We are usually good at talking about emotions, but lately, I feel like he gets annoyed with me much faster than he used to. He doesn’t want to call that often anymore, and when we do it’s quit short. Also when texting I feel like he takes way longer to respond. This triggers a cycle for me, I tend to go quiet when I'm sad or hurt. I eventually communicate the same day when we call and tell him how I feel, but the "annoyance" I sense from him makes me feel like a burden. I can't tell it I'm overthinking his reactions or if he's actually losing patience with me.
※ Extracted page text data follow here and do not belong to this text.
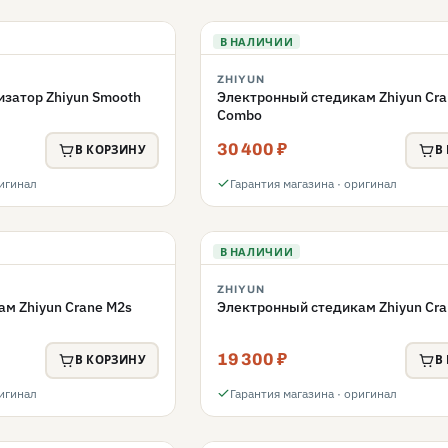
В НАЛИЧИИ
ZHIYUN
затор Zhiyun Smooth
Электронный стедикам Zhiyun Cra
Combo
30 400 ₽
В КОРЗИНУ
В
ригинал
Гарантия магазина · оригинал
В НАЛИЧИИ
ZHIYUN
м Zhiyun Crane M2s
Электронный стедикам Zhiyun Cra
19 300 ₽
В КОРЗИНУ
В
ригинал
Гарантия магазина · оригинал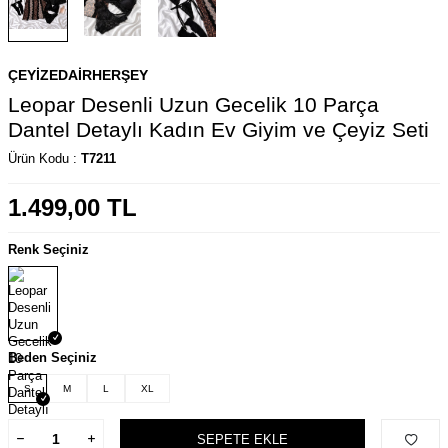
ÇEYIZEDAIRHERŞEY
Leopar Desenli Uzun Gecelik 10 Parça
Dantel Detaylı Kadın Ev Giyim ve Çeyiz Seti
Ürün Kodu :
T7211
1.499,00
TL
Renk Seçiniz
Beden Seçiniz
S
M
L
XL
SEPETE EKLE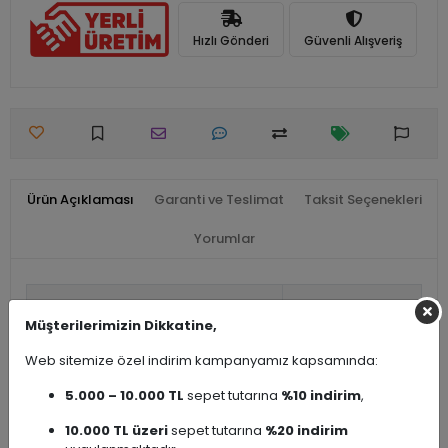
Hızlı Gönderi
Güvenli Alışveriş
Ürün Açıklaması
Garanti ve Teslimat
Taksit Seçenekleri
Yorumlar
Seri Adı
Ayna
Müşterilerimizin Dikkatine,
Ürün Çeşidi
Ayna
Web sitemize özel indirim kampanyamız kapsamında:
5.000 – 10.000 TL
sepet tutarına
%10 indirim
,
10.000 TL üzeri
sepet tutarına
%20 indirim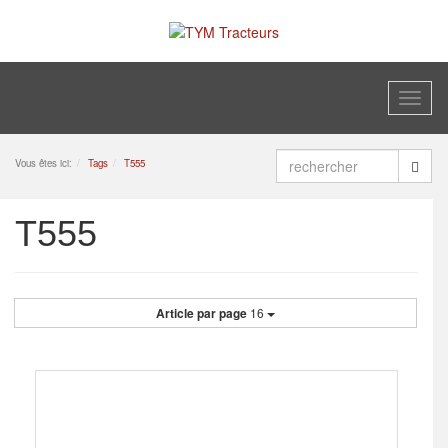
Toggl
naviga
Vous êtes ici:
Tags
T555
T555
Article par page
16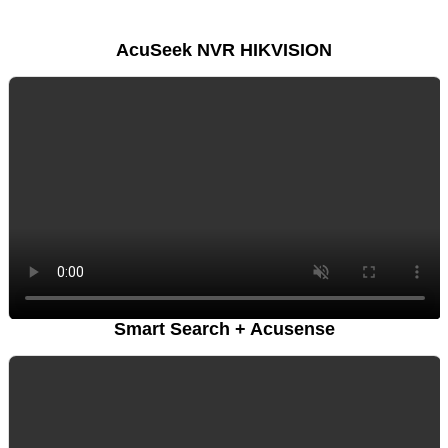
AcuSeek NVR HIKVISION
Smart Search + Acusense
Even when he comes back, the situation isn't ideal. He's going to be working a lot, and I'm worried we still won't get quality time together. One of my biggest frustrations is that I feel like I'm the one who has to initiate plans or ask for time. The confusing part is that when we are physically together, everything is great. He plans things, and the connection feels real and easy. But as soon as we are apart, that version of him seems to vanish.
I feel incredibly guilty even thinking about breaking up. I keep telling myself to wait until he's back to see how it goes, but I'm finding it increasingly difficult to visualize a long-term future given this current cycle. I would appreciate perspective on how to communicate this 'mental load' frustration without it coming across as a burden, and how to tell if this is just 'distance fatigue' or a fundamental compatibility issue. Has anyone else experienced a partner who is great in person but 'vanishes' emotionally when apart?
TLDR: LDR boyfriend is away for school. I feel like the mental load of planning and the emotional distance is becoming too much, but things are great when we are physically together.